Hopeful news from the Middle East: business owners weigh in for peace

GlobalPost

DEAD SEA, Jordan — Covering events in the Middle East for close to half a century has made me wary about predicting any prospects for peace between the Israelis and Palestinians. I have seen too many false dawns. Peace plans, road maps, face-to-face negotiations, indirect negotiations, talks about talks, special envoys and American officials on Middle East shuttles — they have all failed to resolve the region’s most intractable problem.

So I was surprised to learn something new at the World Economic Forum (WEF) meeting on the Middle East, a gathering of business executives, government officials, and media leaders hosted by Jordan's King Abdullah at the Dead Sea.

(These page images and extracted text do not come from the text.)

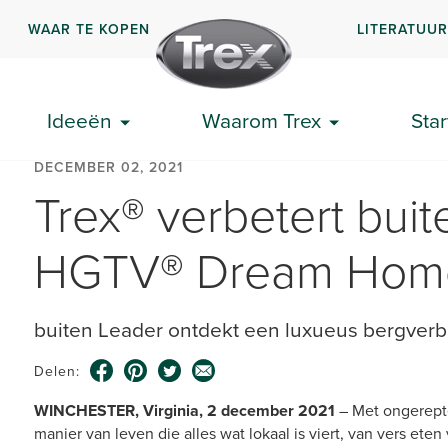
WAAR TE KOPEN
LITERATUU
Ideeën
Waarom Trex
Star
DECEMBER 02, 2021
Trex® verbetert bui
HGTV® Dream Hom
buiten Leader ontdekt een luxueus bergverbl
Delen:
WINCHESTER, Virginia, 2 december 2021
– Met ongerept
manier van leven die alles wat lokaal is viert, van vers ete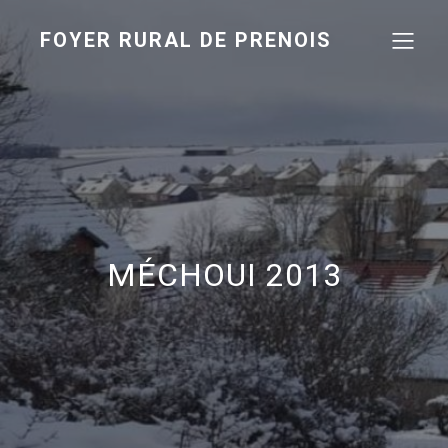
FOYER RURAL DE PRENOIS
MÉCHOUI 2013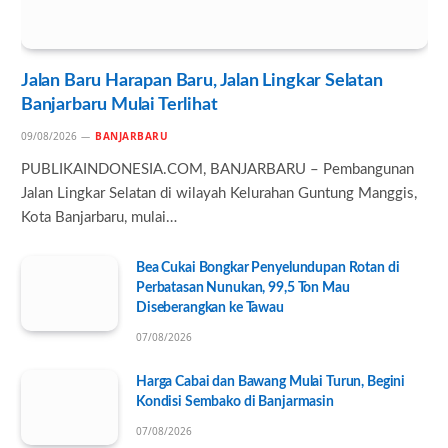
Jalan Baru Harapan Baru, Jalan Lingkar Selatan
Banjarbaru Mulai Terlihat
09/08/2026
BANJARBARU
PUBLIKAINDONESIA.COM, BANJARBARU – Pembangunan
Jalan Lingkar Selatan di wilayah Kelurahan Guntung Manggis,
Kota Banjarbaru, mulai…
Bea Cukai Bongkar Penyelundupan Rotan di
Perbatasan Nunukan, 99,5 Ton Mau
Diseberangkan ke Tawau
07/08/2026
Harga Cabai dan Bawang Mulai Turun, Begini
Kondisi Sembako di Banjarmasin
07/08/2026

The news wasn’t the impassioned plea delivered by Israeli President Shimon Peres for a resumption of peace talks. His audience had heard it all before. Israel's elder statesman won a Nobel Peace Prize in 1984 for helping achieve an interim agreement with the Palestinians, but these days he plays only a ceremonial role in his country's affairs. It will take more than speeches to revive negotiations that have been dead for almost five years.

Nor did it look like a breakthrough when Secretary of State John Kerry announced here a three-year plan to funnel $4 billion of private investment into the Palestinian economy on the West Bank. Sprinkling money on the problem is not the answer as long as the Palestinians cannot control their own future, or even the movement of people and goods in their territories.

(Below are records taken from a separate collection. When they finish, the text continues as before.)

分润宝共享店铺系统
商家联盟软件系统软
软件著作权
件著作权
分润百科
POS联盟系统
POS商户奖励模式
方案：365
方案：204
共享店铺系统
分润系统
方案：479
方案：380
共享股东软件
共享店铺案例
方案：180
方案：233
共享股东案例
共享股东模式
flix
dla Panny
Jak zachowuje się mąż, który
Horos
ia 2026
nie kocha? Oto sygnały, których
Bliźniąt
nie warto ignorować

The hopeful news from this conference is not a political or government initiative. It comes from a group of Israeli and Palestinian business owners and chief executives who claim to represent the "silent majority" of the Israeli and Palestinian populations that favors a negotiated solution of two sovereign states, Israel and Palestine, living side by side in peace. They are fed up and frustrated by the inability of politicians on both sides to bridge their differences, and have decided to remain silent no longer. In the words of one of movement's organizers, "enough is enough."

This unlikely group of agitators call it the Breaking the Impasse initiative, and it's not an insignificant grass roots movement. There have been small-scale business ventures by Israelis and Palestinians in the past, but this is something else. It includes about 300 Israeli and Palestinian business leaders that employ tens of thousands of workers and claim to represent 30 percent of the Israeli and Palestinian economies. That's not a constituency political leaders can easily afford to ignore.

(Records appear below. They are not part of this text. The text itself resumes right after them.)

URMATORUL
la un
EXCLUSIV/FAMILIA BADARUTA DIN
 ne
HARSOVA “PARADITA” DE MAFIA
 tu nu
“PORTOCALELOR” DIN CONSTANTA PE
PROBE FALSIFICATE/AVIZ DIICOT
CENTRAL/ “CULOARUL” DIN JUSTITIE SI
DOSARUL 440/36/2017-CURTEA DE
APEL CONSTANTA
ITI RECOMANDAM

The initiative was started quietly a year ago at a WEF meeting in Istanbul and developed with the help of the Forum in back channel communications and secret meetings in several countries. The instigators were a courtly West Bank Palestinian billionaire, Munib al-Masri, and a plainspoken Israeli venture capitalist, Yossi Vardi.

Masri, who owns the largest Palestinian conglomerate in the occupied territories, said that he and the other Palestinian business leaders who have given their support to the initiative are taking a personal risk, but "I have to speak my conscience." They risk being treated as traitors for joining hands with Israeli businessmen.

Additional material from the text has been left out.